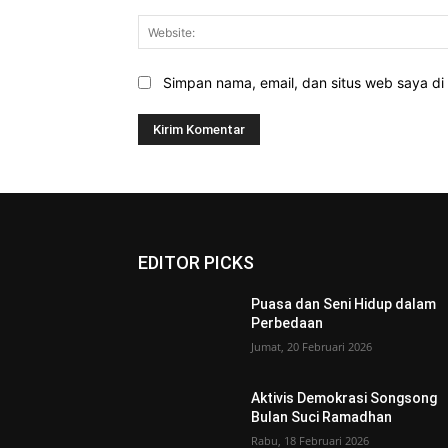
Simpan nama, email, dan situs web saya di b
EDITOR PICKS
Puasa dan Seni Hidup dalam
Perbedaan
Jumat, 20 Februari 2026
Aktivis Demokrasi Songsong
Bulan Suci Ramadhan
Rabu, 18 Februari 2026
========================
**PROMPT**
Check each line of the entries for the string "Februari". Copy the lines that have it.

**SOLUTION FOR THIS EXERCISE**
Jumat, 20 Februari 2026
Rabu, 18 Februari 2026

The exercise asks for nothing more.